As far as I could piece together later it was. All. Some combination of.

One night of the many in which he spent hunting lovelies to hump (and if possible a genetically similar version as well).

When he was in a church where he lectured often. In which he assumed he had some pull. That the glide and shine of his words had purchased a consecrated space.

And the lovely he was loving wanted a bump of coke before worshipping at the altar of his cock.

And he thought going up the only dark staircase at the end of the dark bar. To the coke dealers apartment. To knock and bang. And ask for coke. In the wee. Made perfect sense.

Because these were his fellow citizens. Parishioners. Congregation.

And when the coke dealer said.

Fuck off I don’t know you.

And Ad said.

Of course you know me man.

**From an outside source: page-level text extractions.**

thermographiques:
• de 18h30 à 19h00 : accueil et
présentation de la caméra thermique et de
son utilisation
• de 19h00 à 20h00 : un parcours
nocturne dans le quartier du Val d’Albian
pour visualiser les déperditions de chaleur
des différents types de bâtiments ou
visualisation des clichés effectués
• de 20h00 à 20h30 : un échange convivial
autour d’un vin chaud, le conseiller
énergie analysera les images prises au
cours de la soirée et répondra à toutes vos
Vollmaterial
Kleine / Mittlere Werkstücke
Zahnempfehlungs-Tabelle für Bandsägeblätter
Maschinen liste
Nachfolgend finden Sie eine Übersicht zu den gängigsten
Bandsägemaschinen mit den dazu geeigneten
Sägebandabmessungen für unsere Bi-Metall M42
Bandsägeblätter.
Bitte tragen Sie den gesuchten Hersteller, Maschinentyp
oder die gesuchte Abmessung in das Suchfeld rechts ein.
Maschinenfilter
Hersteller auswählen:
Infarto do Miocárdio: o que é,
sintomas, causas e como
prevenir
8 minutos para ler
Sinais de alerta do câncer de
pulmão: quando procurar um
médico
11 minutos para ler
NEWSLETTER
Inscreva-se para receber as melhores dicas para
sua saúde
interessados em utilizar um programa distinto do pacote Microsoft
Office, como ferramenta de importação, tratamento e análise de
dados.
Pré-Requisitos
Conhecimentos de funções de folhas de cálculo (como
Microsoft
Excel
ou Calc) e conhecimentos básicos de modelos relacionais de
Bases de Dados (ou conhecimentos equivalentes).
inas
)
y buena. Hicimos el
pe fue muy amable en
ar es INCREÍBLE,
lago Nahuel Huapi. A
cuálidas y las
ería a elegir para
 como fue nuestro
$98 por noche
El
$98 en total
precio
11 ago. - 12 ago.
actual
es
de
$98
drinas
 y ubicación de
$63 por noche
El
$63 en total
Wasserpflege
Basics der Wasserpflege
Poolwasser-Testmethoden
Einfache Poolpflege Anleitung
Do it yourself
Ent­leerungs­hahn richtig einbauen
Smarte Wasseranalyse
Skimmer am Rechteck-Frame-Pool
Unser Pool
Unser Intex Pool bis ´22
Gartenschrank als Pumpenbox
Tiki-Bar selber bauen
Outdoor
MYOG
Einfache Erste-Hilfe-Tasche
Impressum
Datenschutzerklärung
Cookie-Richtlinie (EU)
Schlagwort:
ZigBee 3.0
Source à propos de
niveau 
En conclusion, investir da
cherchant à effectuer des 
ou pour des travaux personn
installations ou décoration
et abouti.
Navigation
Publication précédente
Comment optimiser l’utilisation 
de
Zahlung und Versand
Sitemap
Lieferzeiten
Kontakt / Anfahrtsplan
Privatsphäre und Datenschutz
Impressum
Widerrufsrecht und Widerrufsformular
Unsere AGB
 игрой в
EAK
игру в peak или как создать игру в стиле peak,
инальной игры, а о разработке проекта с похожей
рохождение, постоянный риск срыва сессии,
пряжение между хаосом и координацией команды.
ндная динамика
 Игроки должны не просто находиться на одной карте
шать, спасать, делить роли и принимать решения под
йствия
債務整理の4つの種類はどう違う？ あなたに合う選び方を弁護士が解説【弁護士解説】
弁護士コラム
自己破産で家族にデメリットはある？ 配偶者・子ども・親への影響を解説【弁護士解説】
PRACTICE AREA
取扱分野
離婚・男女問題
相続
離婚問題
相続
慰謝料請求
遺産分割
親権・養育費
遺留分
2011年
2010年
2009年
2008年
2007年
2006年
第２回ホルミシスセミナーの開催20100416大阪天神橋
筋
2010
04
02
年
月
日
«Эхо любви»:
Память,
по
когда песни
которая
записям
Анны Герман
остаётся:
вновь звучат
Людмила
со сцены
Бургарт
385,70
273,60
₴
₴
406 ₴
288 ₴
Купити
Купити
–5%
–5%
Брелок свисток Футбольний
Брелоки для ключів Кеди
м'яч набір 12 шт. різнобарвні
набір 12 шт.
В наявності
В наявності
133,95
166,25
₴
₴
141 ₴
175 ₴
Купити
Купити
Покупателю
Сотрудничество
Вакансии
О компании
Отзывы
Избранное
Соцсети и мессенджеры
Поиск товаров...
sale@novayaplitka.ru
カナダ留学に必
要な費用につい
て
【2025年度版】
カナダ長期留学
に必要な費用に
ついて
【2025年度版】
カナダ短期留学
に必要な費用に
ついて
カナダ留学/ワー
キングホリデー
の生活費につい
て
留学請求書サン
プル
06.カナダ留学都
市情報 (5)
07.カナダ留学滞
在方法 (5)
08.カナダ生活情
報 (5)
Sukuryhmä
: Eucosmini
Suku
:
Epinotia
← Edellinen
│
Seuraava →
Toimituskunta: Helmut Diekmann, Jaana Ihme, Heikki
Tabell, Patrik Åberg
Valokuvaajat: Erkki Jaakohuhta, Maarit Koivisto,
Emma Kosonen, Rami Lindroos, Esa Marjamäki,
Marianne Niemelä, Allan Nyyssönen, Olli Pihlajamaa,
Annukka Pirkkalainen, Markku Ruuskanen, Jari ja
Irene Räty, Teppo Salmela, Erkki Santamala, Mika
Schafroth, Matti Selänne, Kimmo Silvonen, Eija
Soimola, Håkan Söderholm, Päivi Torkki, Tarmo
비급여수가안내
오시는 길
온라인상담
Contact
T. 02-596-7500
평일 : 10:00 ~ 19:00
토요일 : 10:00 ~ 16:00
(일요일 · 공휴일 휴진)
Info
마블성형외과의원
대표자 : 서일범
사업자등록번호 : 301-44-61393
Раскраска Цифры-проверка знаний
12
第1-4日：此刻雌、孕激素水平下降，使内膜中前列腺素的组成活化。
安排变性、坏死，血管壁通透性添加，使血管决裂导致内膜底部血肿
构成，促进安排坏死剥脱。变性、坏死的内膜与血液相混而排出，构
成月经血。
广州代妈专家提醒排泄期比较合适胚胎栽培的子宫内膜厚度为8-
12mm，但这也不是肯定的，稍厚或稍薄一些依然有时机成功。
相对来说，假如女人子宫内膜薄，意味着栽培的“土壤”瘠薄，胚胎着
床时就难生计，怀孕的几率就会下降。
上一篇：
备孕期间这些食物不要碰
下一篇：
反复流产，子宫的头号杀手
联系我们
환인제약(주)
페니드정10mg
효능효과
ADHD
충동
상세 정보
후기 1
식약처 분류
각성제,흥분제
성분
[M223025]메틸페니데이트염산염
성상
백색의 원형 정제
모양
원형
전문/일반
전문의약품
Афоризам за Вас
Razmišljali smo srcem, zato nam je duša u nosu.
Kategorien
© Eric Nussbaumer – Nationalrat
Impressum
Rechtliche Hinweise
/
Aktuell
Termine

We see each other all the time.

And the dealer said.

I don’t know you for shit. Fuck off or I’ll fuck you off myself.

And may or may not have have flashed the dull but sharp butt of a pistol in the belt of his pants. Ad went back down those stairs. But by the time he reached bottom, he was no longer Ad.

And so Tyler left the bar without his waiting lovely to hump. And Tyler stewed in dark juices. And Tyler bathed himself in loud painful sound.

And Tyler returned later to that sleeping locked down church. With all of its tinder and booze and coke and coke dealing carbon forms. And tried his very best to burn it all. And ash that rejection to the morning sun.


Well. Even a small failure of a fire leaves a smell. And a dog can smell a smell.

And a trained dog can smell a smell that is the same smell. Even if it is far away. And days later. And on a shitty pair of sneakers. Of someone I shared time with. And called a friend. In a Cape Cod liquor store.

And when I think about him, even now. I think about the time he told me about the coyotes on the Cape. And how he once found one dead. Young. And small.

And lifted it into his arms. And carried it to a place he knew, where he might like to be buried. If circumstances permitted. And dug a simple but elegant space to lay it in the quiet ground.

He was a heavy little bastard. All muscle.

Ad said.


I said. Silver grey shadows on the snow top. Just waiting for people to go.